Medical genetics

Medical genetics is the branch of medicine that involves a diagnosis and administration of hereditary disorders. Medical genetics differs from human genetics in that human genetics is a field of scientific research that may or may not apply to medicine, while medical genetics target to the applications of genetics to medical care. For example, research on the causes as well as inheritance of genetic disorders would be considered within both human genetics as well as medical genetics, while the diagnosis, management, and counselling people with genetic disorders would be considered factor of medical genetics.

In contrast, the analyse of typically non-medical phenotypes such as the genetics of eye color would be considered factor of human genetics, but non necessarily applicable to medical genetics except in situations such(a) as albinism. Genetic medicine is a newer term for medical genetics and incorporates areas such(a) as gene therapy, personalized medicine, and the rapidly emerging new medical specialty, predictive medicine.

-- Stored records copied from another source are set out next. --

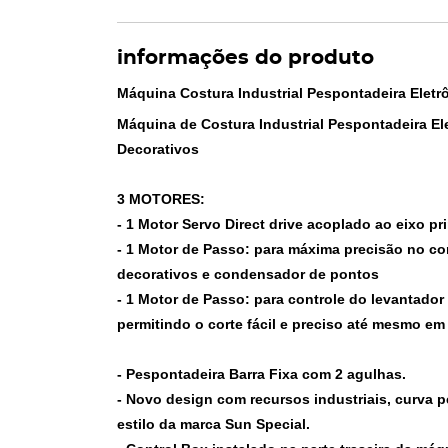
informações do produto
Máquina Costura Industrial Pespontadeira Eletrô
Máquina de Costura Industrial Pespontadeira Ele
Decorativos
3 MOTORES:
- 1 Motor Servo Direct drive acoplado ao eixo p
- 1 Motor de Passo: para máxima precisão no co
decorativos e condensador de pontos
- 1 Motor de Passo: para controle do levantador
permitindo o corte fácil e preciso até mesmo em
- Pespontadeira Barra Fixa com 2 agulhas.
- Novo design com recursos industriais, curva p
estilo da marca Sun Special.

Ethical, legal and social implications

Genetic information allowed a unique type of knowledge about an individual and his/her family, fundamentally different from a typically laboratory test that gives a "snapshot" of an individual's health status. The unique status of genetic information and inherited disease has a number of ramifications with regard to ethical, legal, and societal concerns.

On 19 March 2015, scientists urged a worldwide ban on clinical use of methods, especially the use of featured results of basic research to edit the DNA of non-viable human embryos using CRISPR. In February 2016, British scientists were assumption permission by regulators to genetically modify human embryos by using CRISPR and related techniques on condition that the embryos were destroyed within seven days. In June 2016 the Dutch government was exposed to be planning to adopt suit with similar regulations which would specify a 14-day limit.